Input →
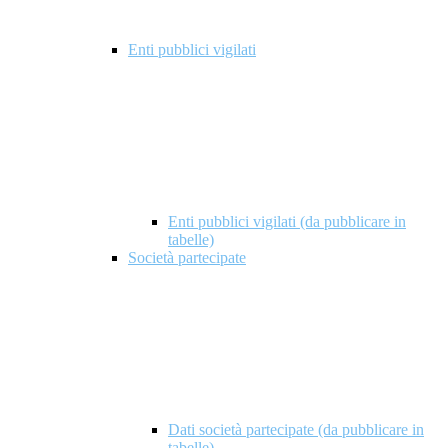
Enti pubblici vigilati
Enti pubblici vigilati (da pubblicare in
tabelle)
Società partecipate
Dati società partecipate (da pubblicare in
tabelle)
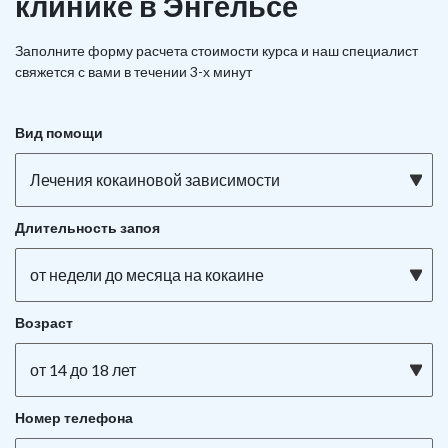
клинике в Энгельсе
Заполните форму расчета стоимости курса и наш специалист
свяжется с вами в течении 3-х минут
Вид помощи
Лечения кокаиновой зависимости
Длительность запоя
от недели до месяца на кокаине
Возраст
от 14 до 18 лет
Номер телефона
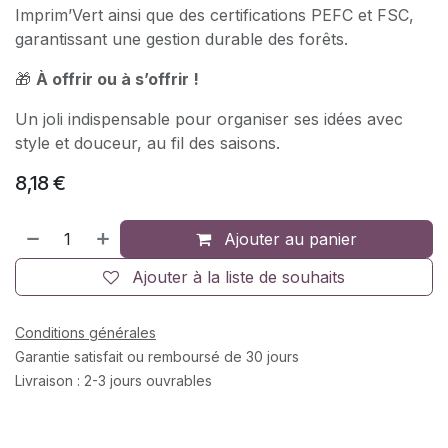
Imprim’Vert ainsi que des certifications PEFC et FSC,
garantissant une gestion durable des forêts.
🎁
À offrir ou à s’offrir !
Un joli indispensable pour organiser ses idées avec
style et douceur, au fil des saisons.
8,18
€
Ajouter au panier
Ajouter à la liste de souhaits
Conditions générales
Garantie satisfait ou remboursé de 30 jours
Livraison : 2-3 jours ouvrables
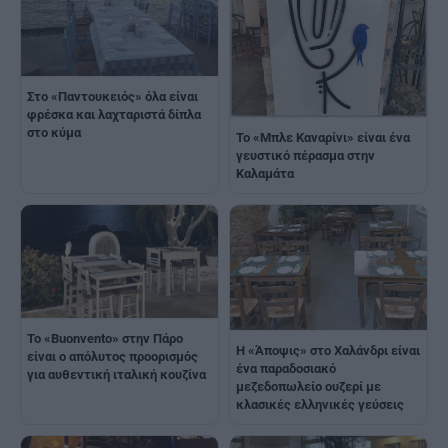
Στο «Παντουκειός» όλα είναι
φρέσκα και λαχταριστά δίπλα
στο κύμα
Το «Μπλε Καναρίνι» είναι ένα
γευστικό πέρασμα στην
Καλαμάτα
Το «Βuonvento» στην Πάρο
Η «Άποψις» στο Χαλάνδρι είναι
είναι ο απόλυτος προορισμός
ένα παραδοσιακό
για αυθεντική ιταλική κουζίνα
μεζεδοπωλείο ουζερί με
κλασικές ελληνικές γεύσεις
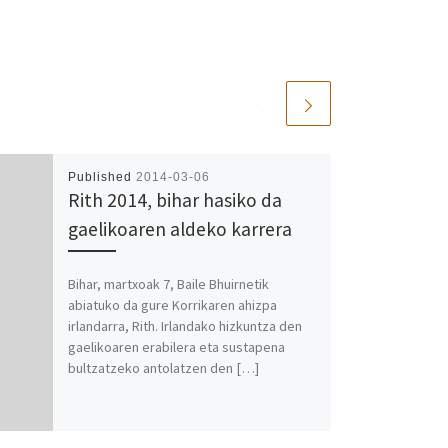
Published
2014-03-06
Rith 2014, bihar hasiko da
gaelikoaren aldeko karrera
Bihar, martxoak 7, Baile Bhuirnetik
abiatuko da gure Korrikaren ahizpa
irlandarra, Rith. Irlandako hizkuntza den
gaelikoaren erabilera eta sustapena
bultzatzeko antolatzen den […]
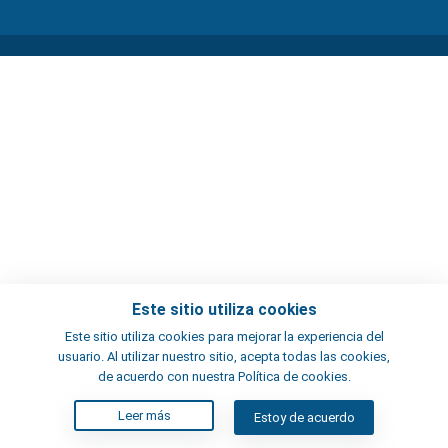
Este sitio utiliza cookies
Este sitio utiliza cookies para mejorar la experiencia del
usuario. Al utilizar nuestro sitio, acepta todas las cookies,
de acuerdo con nuestra Política de cookies.
Leer más
Estoy de acuerdo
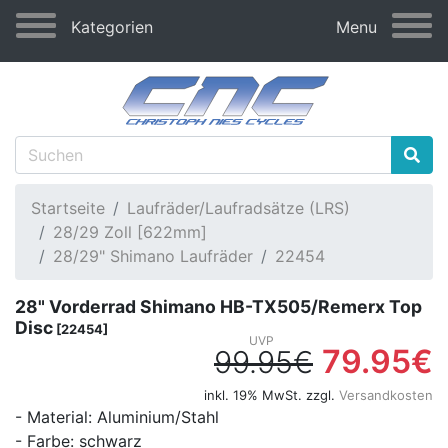
Kategorien
Menu
Startseite
Laufräder/Laufradsätze (LRS)
28/29 Zoll [622mm]
28/29" Shimano Laufräder
22454
28" Vorderrad Shimano HB-TX505/Remerx Top
Disc
[22454]
79.95€
99.95€
inkl. 19% MwSt. zzgl.
Versandkosten
- Material: Aluminium/Stahl
- Farbe: schwarz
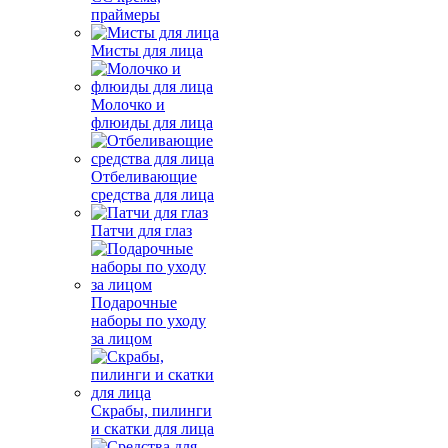
праймеры
Мисты для лица
Молочко и
флюиды для лица
Отбеливающие
средства для лица
Патчи для глаз
Подарочные
наборы по уходу
за лицом
Скрабы, пилинги
и скатки для лица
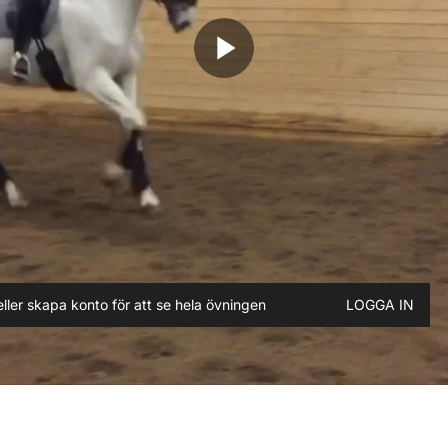
play_arrow
ller skapa konto för att se hela övningen
LOGGA IN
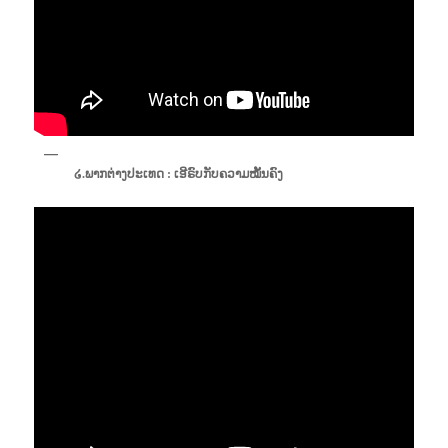
໒.ພາກຕ່າງປະເທດ : ເອີຣົບກັບຄວາມໝັ້ນຄົງ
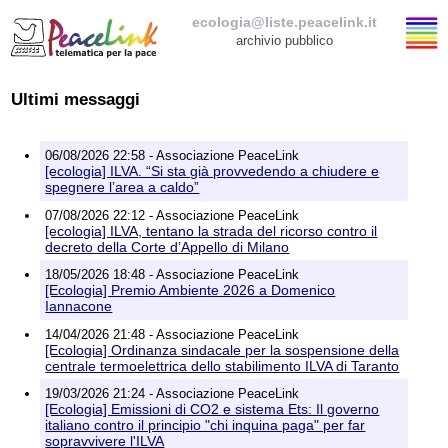
ecologia@liste.peacelink.it
archivio pubblico
Elenco delle liste
Ultimi messaggi
ecologia@liste.peacelink.it
06/08/2026 22:58 - Associazione PeaceLink
[ecologia] ILVA. “Si sta già provvedendo a chiudere e
spegnere l’area a caldo”
Iscrizione / Cancellazione
07/08/2026 22:12 - Associazione PeaceLink
[ecologia] ILVA, tentano la strada del ricorso contro il
Policy delle liste di PeaceLink
decreto della Corte d’Appello di Milano
18/05/2026 18:48 - Associazione PeaceLink
Informativa sulla privacy
[Ecologia] Premio Ambiente 2026 a Domenico
Iannacone
Richieste di rimozione
14/04/2026 21:48 - Associazione PeaceLink
[Ecologia] Ordinanza sindacale per la sospensione della
centrale termoelettrica dello stabilimento ILVA di Taranto
19/03/2026 21:24 - Associazione PeaceLink
[Ecologia] Emissioni di CO2 e sistema Ets: Il governo
italiano contro il principio "chi inquina paga" per far
sopravvivere l'ILVA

Goal of the exercise → Every line in the listing above that mentions "contro" should be returned.

Task solution →
[ecologia] ILVA, tentano la strada del ricorso contro il
italiano contro il principio "chi inquina paga" per far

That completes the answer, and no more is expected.